Lo mío no va a llegar ni a medio autorretrato, sino que se va a quedar en algunas pinceladas de infancia y adolescencia, momentos en los que sin apenas notarlo, se va adquiriendo conciencia lingüística y las lenguas pasan a ser uno de los muchísimos factores que van dando forma a una persona.
Hoy soy profesor de inglés y, desde que me acuerdo, siempre me han interesado las lenguas, tanto la propia como las ajenas.
Nací en Andalucía, la tierra en la que el castellano se hace meridional y se derrama por cada uno de sus rincones, adquiriendo matices infinitos y transformándose en un océano de hablas donde en cada valle, en cada loma, en cada monte y en cada playa una sola lengua es maleada, retorcida y moldeada de tal manera que, aun permaneciendo reconocible, conforma la identidad de cada pueblo y de cada comarca. Al llegar al sur, el castellano se relaja, se desnuda y despoja de fonemas; las fricativas empiezan a bailar, haciéndose alveolares en los campos y dentales en las costas (o viceversa); con el calor, empiezan a caer sílabas enteras o, por el contrario, grafemas mudos, se aspiran y regresan al mundo oral. En fin, la lengua se hace bastarda, se enriquece.
Soy de Linares, el norte minero, la zona que el resto de andaluces percibe como lingüísticamente menos contaminada, la tierra del ronquido, donde la jota, decimos aquí, se aferra aún a su posición velar.
Me acuerdo de los vocablos tan particulares que utilizaba mi abuela, que me resultaban tremendamente familiares durante mi infancia preescolar, que a medida que avanzaban los años en el colegio comenzaban a producirme extrañamiento (e incluso cierta vergüenza) porque nadie de mi edad los usaba y que ahora recuerdo con mucho cariño y trato de reincorporar a mi léxico.
Recuerdo también que, de pequeño, cuando mis padres nos metían a todos en el coche para pasar unos días en la costa, me gustaba poner oído y reconocer el deje de un camarero granadino abriéndose paso a voces en el Babel que es un chiringuito al medio día; descubrir que lo que aquí era casa, allí era caza y más allá ca.
Iba al colegio. Allí la lengua se me daba bien aunque no me apasionaba: había partes tediosas (la ortografía, los dictados eternos, los Ahí hay un niño que dice ¡ay!... ), pero otras actividades, como las redacciones (tema libre, claro), daban mucho juego. O las primeras nociones de sintaxis, la posibilidad de poder romper la lengua en trozos para enterarme de qué palo iba cada uno de ellos.

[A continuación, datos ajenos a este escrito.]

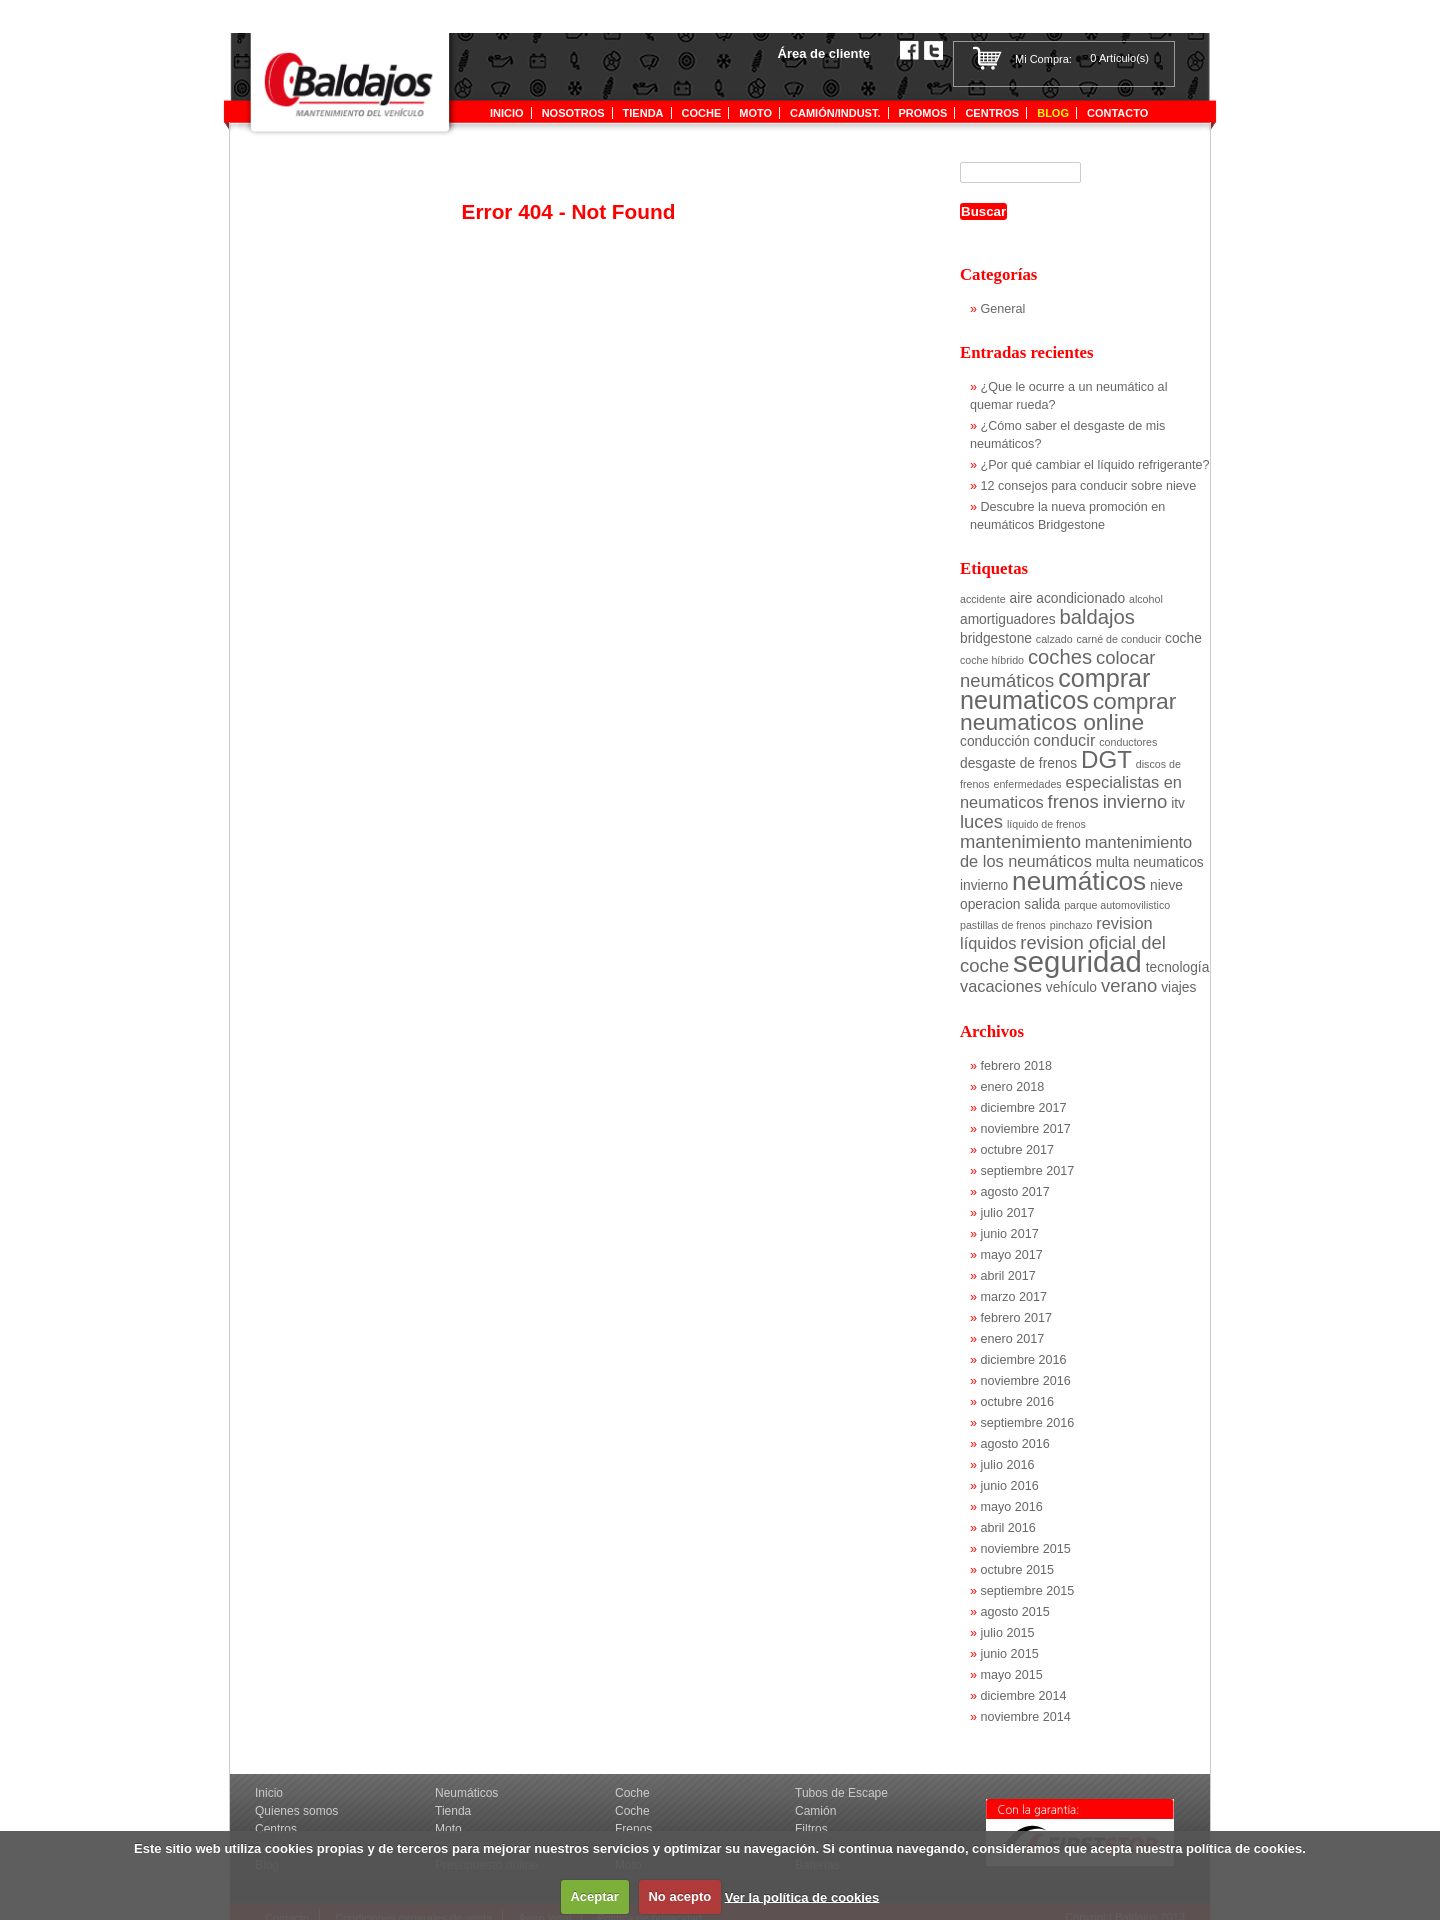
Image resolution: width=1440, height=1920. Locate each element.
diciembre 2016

También estudiaba francés, e inglés en una academia. Y aquellos ya no eran dejes. Eran códigos diferentes. El francés que Monique y Pierre, los monigotes del libro de texto, utilizaban para sacar las entradas a la Torre Eiffel, en París, aquella ciudad tan grande, tan bonita y tan lejana en aquella época. O el inglés con que el señor Smithers increpaba a Arthur por llegar reiteradamente tarde a su puesto de trabajo de bibliotecario en Middleford, ese pueblo, tan rancio y a la vez tan acogedor, donde todos vivían en casas unifamiliares, bebían té y conducían por la izquierda.
Seguí en el instituto y, poco a poco, las nuevas lenguas me iban introduciendo en mundos nuevos - en aquella época casi parecían otros planetas. París ya no era una torre, era 1789 y todas las revoluciones que vinieron detrás; era El Extranjero y el existencialismo - algo que entendía entonces más como pose que como fondo, pero que era igualmente apasionante. Middleford creció convirtiéndose en Londres o Manchester o Liverpool. Y el inglés pasó a ser la lengua en la que se cantaban las canciones que oía una y otra vez, esas canciones que, cuando eres un adolescente melómano - como era mi caso -, interiorizas, asimilas a tus experiencias vitales - tan intensas durante la adolescencia - y pasan a formar parte de ti. Morrissey hacía falsetes o los hermanos Reid desataban letanías cantando decepciones, obsesiones, frustraciones o alegrías que, sin entender completamente, yo aquí o alguien en Japón o alguien en Chile hacíamos propias. Y, sí, emocionaba la música, pero también lo hacían las palabras, y la propia lengua.
Luego llegaron la juventud y la edad adulta: viajes a otros lugares y contactos con otras culturas; también el pragmatismo, el aprendizaje consciente, el valorar las lenguas desde el punto de vista de su funcionalidad, el elegir una opción profesional de la que las lenguas formaban una parte central. Pero realmente, creo que esa curiosidad/afición/cariño (utilizar amor creo que sería excesivo) que siento ahora por el lenguaje y la comunicación, sobre todo en su vertiente verbal, se forjó hace muchos años y que si tiene alguna solidez la tiene porque se forjó en cimientos más emocionales que racionales.